R for Marine Science Workshop 2 - Final Excercise

Author

Miroslava Guerrero

Published

July 1, 2026

Keystone exercise: Estuary fish survey - Data rescue mission.

Messy data will be wrangled and final tables and figures will be produced. The data contains information on water quality, and predatory fish assemblages along the Ross River Estuary. The data contains information on 4 different sites and 4 species which was collected on a 30 day period. Along with metadata on the sites and environmental conditions from the sensor data.

Housekeeping and libraries

rm(list=ls()) # clear out environment

library(tidyverse)
library(readxl)
library(here)

Load the main dataset

The catch data is split across 4 tabs in one excel file. Load them individually and then combine them together.

catch1 <- read_excel(here("data", "workshop2", "estuary_catch_log.xlsx"), sheet = 1)
catch2 <- read_excel(here("data", "workshop2", "estuary_catch_log.xlsx"), sheet = 2)
catch3 <- read_excel(here("data", "workshop2", "estuary_catch_log.xlsx"), sheet = 3)
catch4 <- read_excel(here("data", "workshop2", "estuary_catch_log.xlsx"), sheet = 4)
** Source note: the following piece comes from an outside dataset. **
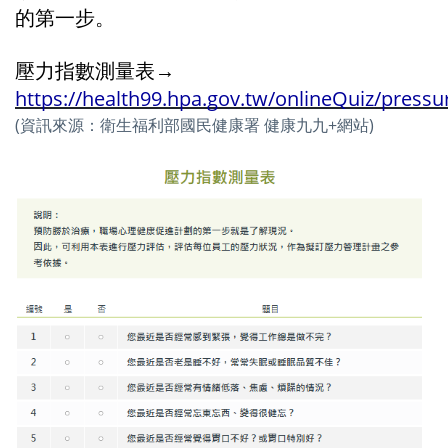
的第一步。
壓力指數測量表→ 
https://health99.hpa.gov.tw/onlineQuiz/pressu
(資訊來源：衛生福利部國民健康署 健康九九+網站)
Inspect each tab to look for abnormalities between workbooks and variable naming issues

Although it does not seem to have any naming issues, it does. We need to combine the data and then check again

Bind rows together

catch_data <- bind_rows(catch1, catch2, catch3, catch4)
rm(catch1, catch2, catch3, catch4) # Clean up the environment

Preliminary checks

catch_data
head(catch_data)
glimpse(catch_data)
str(catch_data)

To properly check how many levels of site and species there are, we can do this by checking them by using distinct(), or converting them to factors. Firstly we will look at the distinct values first, in case we need to clean them before converting them to a factor.

catch_data |> 
  distinct(site)
# A tibble: 4 × 1
  site      
  <chr>     
1 Lower_ross
2 Mid_Ross  
3 ROSS MOUTH
4 Upper Ross
catch_data |> 
  distinct(species)
# A tibble: 4 × 1
  species      
  <chr>        
1 barramundi   
2 MANGROVE JACK
3 bream        
4 flathead     

After running the above code we can observe we have 4 sites which seem to be different locations on the Ross River, corresponding to selected zones on the estuary. This will need to be checked against the metadata once loaded. Before the data gets joined with the metadata and taxonomic dictionary, we need to fix and clean the site and species names.

Next steps for catch data

We need to fix the site names and place them in a reasonable order. As well as fix the species names by making them consistent and then using the taxonomic dictionary to translate to their scientific names.

Load the metadata

metadata <- read.csv(here("data", "workshop2", "estuary_metadata.csv"))

Checks

head(metadata)
    site_name    lat    lon       zone
1  Upper_Ross -19.31 146.74   Upstream
2    mid_ross -19.28 146.78     Middle
3  LOWER ROSS -19.26 146.81 Downstream
4 ross_mouth  -19.25 146.83     Marine
glimpse(metadata)
Rows: 4
Columns: 4
$ site_name <chr> "Upper_Ross", "mid_ross", "LOWER ROSS", "ross_mouth "
$ lat       <dbl> -19.31, -19.28, -19.26, -19.25
$ lon       <dbl> 146.74, 146.78, 146.81, 146.83
$ zone      <chr> "Upstream", "Middle", "Downstream", "Marine"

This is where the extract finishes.